- _THE TASK_
Repeat each record below exactly, omitting whatever pictures appear in it.

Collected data
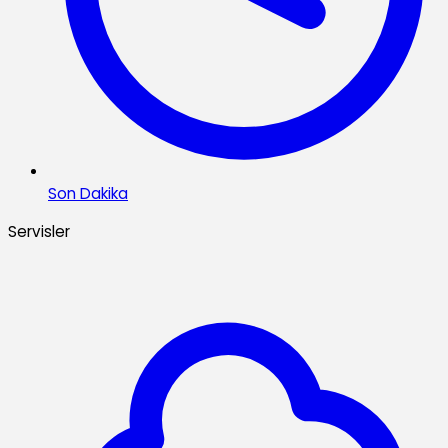
Son Dakika
Servisler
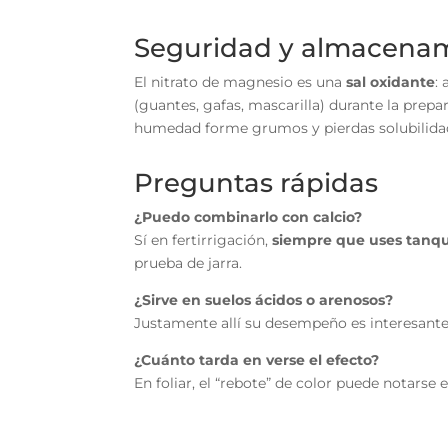
Seguridad y almacena
El nitrato de magnesio es una
sal oxidante
:
(guantes, gafas, mascarilla) durante la prepa
humedad forme grumos y pierdas solubilida
Preguntas rápidas
¿Puedo combinarlo con calcio?
Sí en fertirrigación,
siempre que uses tanq
prueba de jarra.
¿Sirve en suelos ácidos o arenosos?
Justamente allí su desempeño es interesante, 
¿Cuánto tarda en verse el efecto?
En foliar, el “rebote” de color puede notarse 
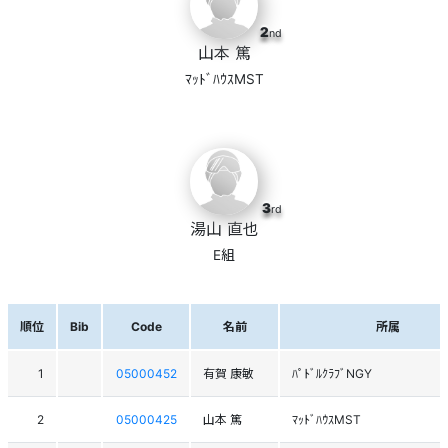
2
nd
山本 篤
ﾏｯﾄﾞﾊｳｽMST
3
rd
湯山 直也
E組
順位
Bib
Code
名前
所属
1
05000452
有賀 康敏
ﾊﾟﾄﾞﾙｸﾗﾌﾞNGY
2
05000425
山本 篤
ﾏｯﾄﾞﾊｳｽMST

- _PROBLEM SOLUTION_
Son Dakika
Servisler
Seguridad y almacena
El nitrato de magnesio es una
sal oxidante
:
(guantes, gafas, mascarilla) durante la prepa
humedad forme grumos y pierdas solubilida
Preguntas rápidas
¿Puedo combinarlo con calcio?
Sí en fertirrigación,
siempre que uses tanq
prueba de jarra.
¿Sirve en suelos ácidos o arenosos?
Justamente allí su desempeño es interesante, 
¿Cuánto tarda en verse el efecto?
En foliar, el “rebote” de color puede notarse 
2
nd
山本 篤
ﾏｯﾄﾞﾊｳｽMST
3
rd
湯山 直也
E組
順位
Bib
Code
名前
所属
1
05000452
有賀 康敏
ﾊﾟﾄﾞﾙｸﾗﾌﾞNGY
2
05000425
山本 篤
ﾏｯﾄﾞﾊｳｽMST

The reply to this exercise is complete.